La seule réponse, alors, consiste à tenter de rassurer la population sur le thème “ça ne sent pas bon, mais ce n’est pas toxique”. Sans succès. La référence au nuage de Tchernobyl qui, en 1986, se serait miraculeusement arrêté aux frontières françaises revient fréquemment.
S’en suit un défilé de ministres sur place, dont le premier d’entre eux, Edouard Philippe qui, le lundi 30 septembre au soir, lance une opération “transparence totale” des autorités pour tenter de calmer les esprits. Le lendemain, mardi 1er octobre, 3000 personnes accompagnées de responsables de l’opposition, manifestent dans les rues de Rouen.
Du côté de Lubrizol, si l’on insiste à longueur de communiqués, sur la solidarité avec les habitants de l’agglomération rouennaise, on s’interroge aussi largement sur les causes de l’incendie. Dans le dernier communiqué, en date du 30 septembre, on peut ainsi lire : “Une enquête est en cours depuis jeudi.
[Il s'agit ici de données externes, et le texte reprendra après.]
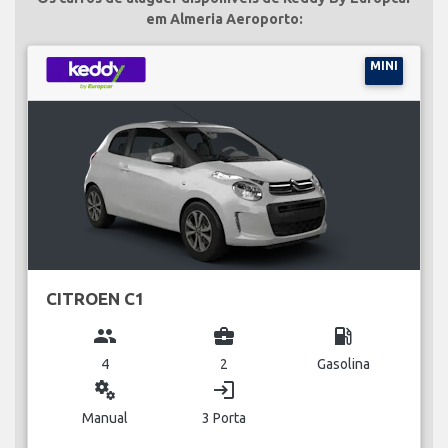
em Almeria Aeroporto:
MINI
CITROEN C1
group
business_center
local_gas_station
4
2
Gasolina
miscellaneous_services
login
Manual
3 Porta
La vidéo surveillance et des témoins oculaires indiquent que le feu a tout d’abord été observé et signalé à l’extérieur du site de Lubrizol Rouen, ce qui suggère que l’origine du feu est extérieure à Lubrizol et que le feu s’est malheureusement propagé sur notre site. Nous continuons de soutenir les forces de l’ordre pour les besoins de l’enquête afin de déterminer l’origine et la cause du feu”.
Accident ou acte criminel, la responsabilité dans la catastrophe sera un élément central du dossier au moment de savoir qui paie quoi. Interrogé par le quotidien français Le Figaro, un professionnel de l’assurance explique : «Nous sommes au début d’une histoire. La fin juridique de l’histoire ne sera pas connue avant plusieurs années”. Quant à Warren Buffett, il n’a, pour l’instant, pas fait le moindre commentaire sur la catastrophe.